The opening also tells the reader what kind of story "Bedlam" will be - horror and mystery, with its feet planted in realism, while donning the sartorial shorthand of superheroes, including the mask, with all the themes of identity and public vs. private that come with that scrap of clothing.

Riley Rossmo's art grasps the polar demands of Spencer's script, moving ably between silence and noise, past and present, television and flesh and blood. In the opening pages, Rossmo draws bedlam -- panic, madness and violence - to operatic effect. Madder Red's choice of an orchestra/theater space for his slaughter is a clever detail, as is his reference to singing.

As a villain, Madder Red outdoes even The Joker in his exultation in the ecstasy of drama and the aesthetics of violence. There's a lot of blood, but gore is not the point, and Rossmo's stylized art is a good fit for Spencer's intentions. The contrasts and simplicity of Jean-Paul Osuka's black, white, red and green palette not only complement Rossmo's art, but further reinforce Spencer's emphasis on theater and its duality of comedy and tragedy.

The Joker and Dexter Morgan are Madder Red's closest criminal cousins, and he combines features of both killers, villain and antihero in one. He has a civilian life, however bare, but he is barely functional within it. He has some vestige of a conscience and is an intellectual.

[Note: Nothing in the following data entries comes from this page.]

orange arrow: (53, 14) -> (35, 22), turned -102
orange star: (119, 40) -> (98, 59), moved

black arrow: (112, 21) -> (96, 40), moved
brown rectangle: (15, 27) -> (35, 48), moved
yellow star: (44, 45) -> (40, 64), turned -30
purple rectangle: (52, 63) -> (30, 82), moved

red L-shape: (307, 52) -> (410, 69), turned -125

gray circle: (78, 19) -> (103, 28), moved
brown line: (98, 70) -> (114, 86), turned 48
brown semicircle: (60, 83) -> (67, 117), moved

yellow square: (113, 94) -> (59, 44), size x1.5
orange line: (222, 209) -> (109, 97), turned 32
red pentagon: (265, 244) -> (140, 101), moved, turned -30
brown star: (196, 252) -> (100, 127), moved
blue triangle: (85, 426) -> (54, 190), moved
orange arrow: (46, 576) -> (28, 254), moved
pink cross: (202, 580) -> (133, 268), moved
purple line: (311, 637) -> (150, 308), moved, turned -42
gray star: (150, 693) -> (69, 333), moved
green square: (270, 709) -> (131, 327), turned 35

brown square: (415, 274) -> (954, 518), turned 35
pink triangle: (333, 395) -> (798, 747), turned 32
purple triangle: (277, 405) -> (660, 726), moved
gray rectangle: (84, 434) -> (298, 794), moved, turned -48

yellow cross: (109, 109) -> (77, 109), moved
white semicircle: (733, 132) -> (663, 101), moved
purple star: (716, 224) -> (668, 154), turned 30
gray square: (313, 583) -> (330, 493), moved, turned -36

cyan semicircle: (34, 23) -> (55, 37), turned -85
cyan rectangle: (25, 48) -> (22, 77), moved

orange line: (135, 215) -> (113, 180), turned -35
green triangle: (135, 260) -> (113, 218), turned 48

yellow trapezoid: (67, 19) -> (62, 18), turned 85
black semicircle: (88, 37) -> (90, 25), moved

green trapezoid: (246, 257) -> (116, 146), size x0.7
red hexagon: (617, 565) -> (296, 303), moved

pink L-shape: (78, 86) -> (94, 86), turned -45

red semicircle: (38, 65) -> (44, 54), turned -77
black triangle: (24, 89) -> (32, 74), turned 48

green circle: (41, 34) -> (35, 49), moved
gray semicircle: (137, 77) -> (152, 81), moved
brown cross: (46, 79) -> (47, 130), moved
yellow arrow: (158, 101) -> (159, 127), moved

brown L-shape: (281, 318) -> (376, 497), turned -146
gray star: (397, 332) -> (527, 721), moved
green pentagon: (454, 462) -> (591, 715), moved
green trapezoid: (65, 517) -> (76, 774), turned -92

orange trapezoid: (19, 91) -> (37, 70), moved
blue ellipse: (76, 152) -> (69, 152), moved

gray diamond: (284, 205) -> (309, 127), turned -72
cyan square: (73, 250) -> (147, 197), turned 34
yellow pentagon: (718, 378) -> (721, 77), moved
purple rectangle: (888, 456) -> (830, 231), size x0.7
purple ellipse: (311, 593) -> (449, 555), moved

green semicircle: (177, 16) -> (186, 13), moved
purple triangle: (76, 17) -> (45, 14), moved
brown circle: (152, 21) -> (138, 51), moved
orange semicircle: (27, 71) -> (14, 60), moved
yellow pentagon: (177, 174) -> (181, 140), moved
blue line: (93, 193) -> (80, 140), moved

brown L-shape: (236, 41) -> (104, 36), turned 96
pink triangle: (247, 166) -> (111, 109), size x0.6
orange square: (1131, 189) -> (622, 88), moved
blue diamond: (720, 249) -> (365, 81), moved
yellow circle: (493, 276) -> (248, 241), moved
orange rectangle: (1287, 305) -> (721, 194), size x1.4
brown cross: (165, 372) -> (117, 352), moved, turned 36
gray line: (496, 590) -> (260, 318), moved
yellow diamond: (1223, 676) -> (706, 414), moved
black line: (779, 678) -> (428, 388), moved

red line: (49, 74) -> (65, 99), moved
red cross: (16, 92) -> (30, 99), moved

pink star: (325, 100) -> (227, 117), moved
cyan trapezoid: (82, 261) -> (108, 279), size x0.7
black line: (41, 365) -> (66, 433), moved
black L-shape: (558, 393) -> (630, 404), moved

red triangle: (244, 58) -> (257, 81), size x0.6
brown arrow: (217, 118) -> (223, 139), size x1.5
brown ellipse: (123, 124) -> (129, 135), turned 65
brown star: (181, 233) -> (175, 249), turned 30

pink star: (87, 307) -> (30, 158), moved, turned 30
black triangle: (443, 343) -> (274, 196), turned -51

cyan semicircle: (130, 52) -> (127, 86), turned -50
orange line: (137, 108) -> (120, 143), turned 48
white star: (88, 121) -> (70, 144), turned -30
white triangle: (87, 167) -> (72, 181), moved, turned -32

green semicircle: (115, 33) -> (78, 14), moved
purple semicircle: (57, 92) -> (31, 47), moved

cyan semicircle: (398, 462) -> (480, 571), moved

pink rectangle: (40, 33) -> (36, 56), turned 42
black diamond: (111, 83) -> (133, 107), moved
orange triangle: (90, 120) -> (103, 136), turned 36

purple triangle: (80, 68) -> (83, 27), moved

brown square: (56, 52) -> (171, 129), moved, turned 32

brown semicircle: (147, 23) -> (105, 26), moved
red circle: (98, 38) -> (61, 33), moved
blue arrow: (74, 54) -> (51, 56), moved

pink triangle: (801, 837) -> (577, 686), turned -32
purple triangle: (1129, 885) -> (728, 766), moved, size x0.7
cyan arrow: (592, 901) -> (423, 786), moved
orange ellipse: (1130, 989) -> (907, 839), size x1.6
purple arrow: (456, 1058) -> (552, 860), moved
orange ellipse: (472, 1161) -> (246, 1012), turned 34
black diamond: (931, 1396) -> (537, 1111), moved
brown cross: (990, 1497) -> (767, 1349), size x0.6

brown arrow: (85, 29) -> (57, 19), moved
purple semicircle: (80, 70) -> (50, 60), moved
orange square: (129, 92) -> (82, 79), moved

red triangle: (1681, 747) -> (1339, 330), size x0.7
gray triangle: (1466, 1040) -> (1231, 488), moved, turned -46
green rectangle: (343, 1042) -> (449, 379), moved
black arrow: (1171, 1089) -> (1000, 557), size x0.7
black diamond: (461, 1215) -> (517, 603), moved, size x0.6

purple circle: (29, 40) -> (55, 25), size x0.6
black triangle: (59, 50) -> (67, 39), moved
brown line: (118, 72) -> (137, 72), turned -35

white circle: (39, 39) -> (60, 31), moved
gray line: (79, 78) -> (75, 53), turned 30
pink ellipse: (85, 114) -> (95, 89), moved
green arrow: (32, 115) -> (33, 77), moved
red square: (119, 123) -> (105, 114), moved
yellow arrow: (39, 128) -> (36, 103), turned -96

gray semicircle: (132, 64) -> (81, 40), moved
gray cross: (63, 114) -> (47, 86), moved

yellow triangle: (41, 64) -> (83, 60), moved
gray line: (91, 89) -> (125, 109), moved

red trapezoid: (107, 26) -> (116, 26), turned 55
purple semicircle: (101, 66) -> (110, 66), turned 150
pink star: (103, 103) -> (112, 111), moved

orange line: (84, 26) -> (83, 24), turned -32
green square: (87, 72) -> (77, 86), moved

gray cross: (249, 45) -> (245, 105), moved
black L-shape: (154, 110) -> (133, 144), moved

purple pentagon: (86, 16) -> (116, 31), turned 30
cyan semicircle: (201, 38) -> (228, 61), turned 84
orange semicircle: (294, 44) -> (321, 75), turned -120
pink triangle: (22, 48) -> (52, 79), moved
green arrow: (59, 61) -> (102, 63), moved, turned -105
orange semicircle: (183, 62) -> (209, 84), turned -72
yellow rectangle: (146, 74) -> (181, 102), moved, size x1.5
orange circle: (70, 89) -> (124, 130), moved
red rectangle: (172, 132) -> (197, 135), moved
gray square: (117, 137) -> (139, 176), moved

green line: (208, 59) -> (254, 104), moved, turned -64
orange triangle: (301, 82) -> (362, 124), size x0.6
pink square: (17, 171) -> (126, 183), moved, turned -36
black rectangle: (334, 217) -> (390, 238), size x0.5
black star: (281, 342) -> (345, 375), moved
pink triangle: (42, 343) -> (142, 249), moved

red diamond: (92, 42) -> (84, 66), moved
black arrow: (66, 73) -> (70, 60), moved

Also, like Sherlock Holmes, human suffering does not motivate him, but problem-solving draws his desire "to help."

Despite being more muted in color and visual sound, the present-day, Fillmore Press parts of "Bedlam" #1 are more memorable and original than those with Madder Red. Spencer's dialogue for Press is spellbinding, and unlike anything he's written before. As Press says his lines, the reader hears his intelligence, his irony, the high pitch of his voice and the excitable, twitchy rhythms of his speech.

When Madder Red/Fillmore Press isn't talking, the story drags, but the press conference and TV voiceovers do advance the backstory.

Rossmo's character design dovetails with Spencer's dialogue. Press' thin physique and large features fit his Joker-like nervous energy, and Rossmo's design of Madder Red costume is a cross between a skeleton and a clown. Appropriately, both "Bedlam" #1 and its antihero have an uncomfortable, macabre sense of humor.

When Press needs to make a phone call, his interaction with a salesman is one of the funniest things I've read all year. Momentarily, Press is a likable oddball, but then Spencer twists things around in the following scene, which is visceral and creepy. Rossmo makes Press' actions believable with facial features, body language and visual rhythm. The response of Press' adversaries is believable, too. Isn't it the things we don't understand, but must acknowledge, that are the most terrifying?

"Bedlam" #1 showcases Spencer's gifts for concept, dialogue and mystery as well as Rossmo's skills with mood and pacing, and it's a promising mix of concept and character, creepy and clever, funny and grotesque.